Ayer 20 de enero de 2017 se convirtió Donald Trump en el cuadragésimo quinto presidente estadounidense. Y desde el discurso inaugural, dejó muy claro que empiezan nuevos tiempos. Sin perder el tiempo en zalamerías políticamente correctas, se ratificó en su agenda de campaña y lanzó un potente mensaje central: la política del gobierno ya no será para mantener el estatus de los privilegiados de Washington, sean políticos, empresarios o burócratas. El gobierno, en la idea de Trump, estará para servir al pueblo estadounidense.
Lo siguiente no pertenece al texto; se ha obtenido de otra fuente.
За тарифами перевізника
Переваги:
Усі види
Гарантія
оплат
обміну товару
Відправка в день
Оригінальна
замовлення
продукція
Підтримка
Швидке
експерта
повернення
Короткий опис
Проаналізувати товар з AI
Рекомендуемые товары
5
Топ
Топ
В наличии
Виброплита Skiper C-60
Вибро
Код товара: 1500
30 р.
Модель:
Quienes lo odian, dicen que esto es populismo puro. Asumo que quieren decir “tribunero”. Para la tribuna. Popular. ¿Y qué discurso político no lo es, cuanto menos, en alguna medida? Los discursos que encienden, tienen que apelar a la pasión del pueblo. Las cifras y los silogismos profundos valen para los informes o las tesis. Sus opositores siguen llorando por la herida. Desde ilustres y poderosos como Robert De Niro o Meryl Streep, hasta gente común, simplemente quieren seguir en campaña y ya le están dedicando discursos y organizando marchas callejeras. Ni siquiera ha llegado a la Oficina Oval, pero Trump ya tiene una agenda de protestas bien coordinadas, planificadas y, sobre todo, bien financiadas por enemigos personales, como George Soros. No les importa estar abriendo brechas en su propio país ni desconocer el mandato de una democracia que les gusta exaltar y hasta le toman el nombre.
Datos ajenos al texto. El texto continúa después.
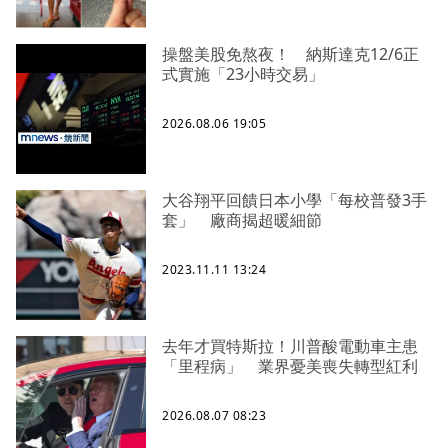
操盤美股免熬夜！ 納斯達克12/6正
式實施「23小時交易」
2026.08.06 19:05
大谷翔平回饋日本小學「每校普發3手
套」 廠商揭超暖細節
2023.11.11 13:24
去年才買特斯拉！川普酸電動車主患
「里程病」 業界憂美喪失轉型紅利
2026.08.07 08:23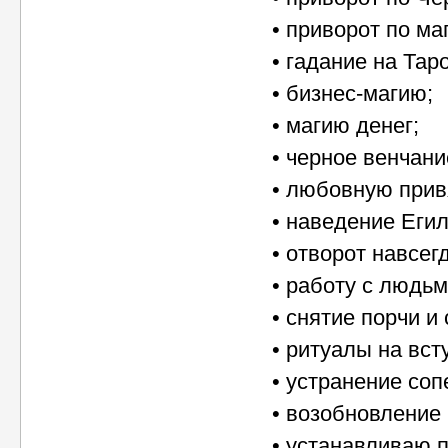
• приворот по ма
• гадание на Таро
• бизнес-магию;
• магию денег;
• черное венчани
• любовную прив
• наведение Егил
• отворот навсег
• работу с людь
• снятие порчи и 
• ритуалы на вст
• устранение соп
• возобновление 
• устанавливаю 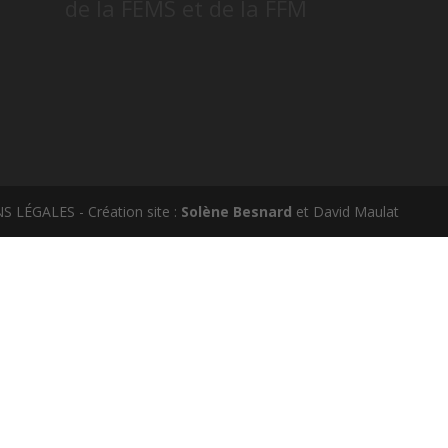
de la FEMS et de la FFM
S LÉGALES - Création site :
Solène Besnard
et David Maulat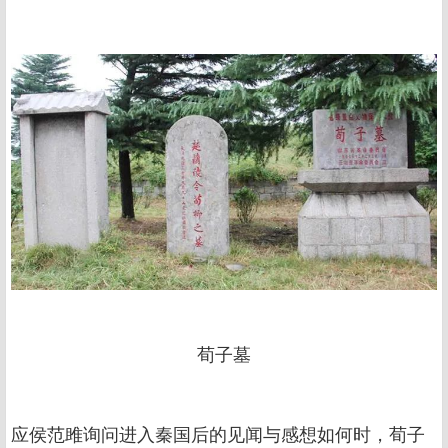
荀子墓
应侯范雎询问进入秦国后的见闻与感想如何时，荀子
Importa solo mantener privilegios. Entre tanto, Trump ha dicho que todos sus actos de gobierno se regirán por un código central: America First. Primero EE.UU. Significa, entre otras cosas, que se acabaron las ayudas estadounidenses gratuitas. Si un país quiere algo de EE.UU., tendrá que dar algo a cambio. Habrá que espabilarse y “hacer buena letra”. Sí. Son nuevos tiempos. Tiempos de Trump.